Eventbrite: ucrcopsoffcampus.eventbrite.com

About the Abolition & the University Teach-in Series 
The unprecedented protests and grassroots organizing against antiblack police and white vigilante violence has generated demands to end systemic racism endemic across US political, economic, legal, cultural and educational institutions. This series aims to expand an understanding of abolition and its ongoing practices and potential to radically transform college campuses and universities as sites of struggle. This three-part teach-in series aims to support, deepen and proliferate abolitionist organizing on post-secondary educational campuses. While we don’t have all the answers, we call on students, faculty, staff and organizers who are engaging abolition at the site of the university and beyond to join us in this discussion.

Campus after Cops: Building Abolitionist Communities
–October 15: 1-2:30pm (PST) | 3-4:30pm (CST)  | 4-6:00pm (EST)

The second teach-in addresses what we mean by genuine campus safety for all and why we demand cops off campus. Participants will elaborate how we can implement and build models of security and care that meet the basic needs of our communities and educate and organize to prevent harm and violence before it happens. This webinar will introduce transformative justice (TJ) practices and how we can invest the resources of the university to begin to repair past harms and build learning communities that hold people accountable rather than punish, penalize and disavow the root problems inherent to the hierarchical and colonial culture of the university.

Abolitionist University: Education for Liberation?
–November 12: 1-2:30pm (PST) | 3-4:30pm (CST)  | 4-6:00pm (EST)
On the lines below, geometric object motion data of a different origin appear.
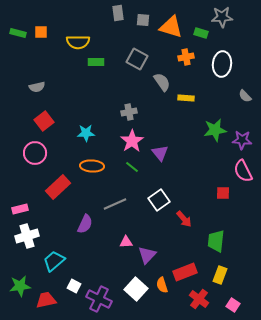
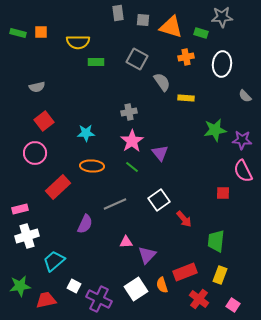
white square at (136, 289): rotated 15 degrees clockwise
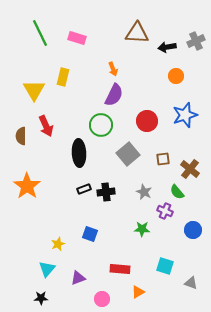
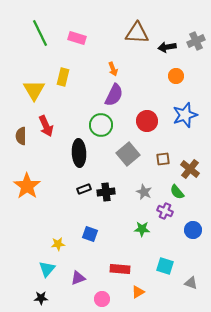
yellow star: rotated 16 degrees clockwise
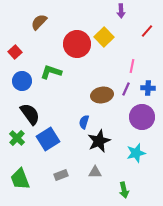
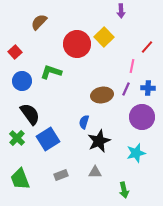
red line: moved 16 px down
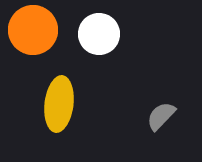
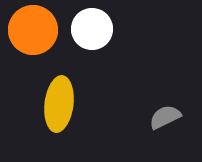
white circle: moved 7 px left, 5 px up
gray semicircle: moved 4 px right, 1 px down; rotated 20 degrees clockwise
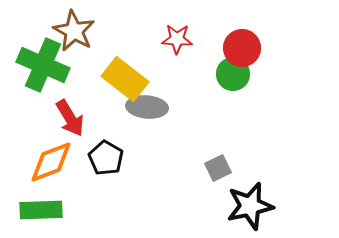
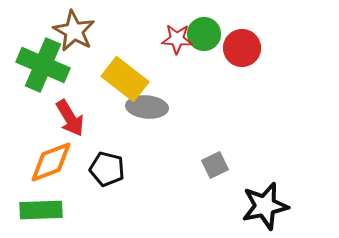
green circle: moved 29 px left, 40 px up
black pentagon: moved 1 px right, 11 px down; rotated 16 degrees counterclockwise
gray square: moved 3 px left, 3 px up
black star: moved 15 px right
The third teach-in elaborates our collective vision of an abolitionist university. In a settler-colonial society, how can we establish an abolitionist university and how would its purpose be radically different from how the neoliberal university functions to reproduce a carceral society, racial capitalism and US imperial hegemony? How can we take collective action to transform the university into a gathering place for decolonization and collective liberation?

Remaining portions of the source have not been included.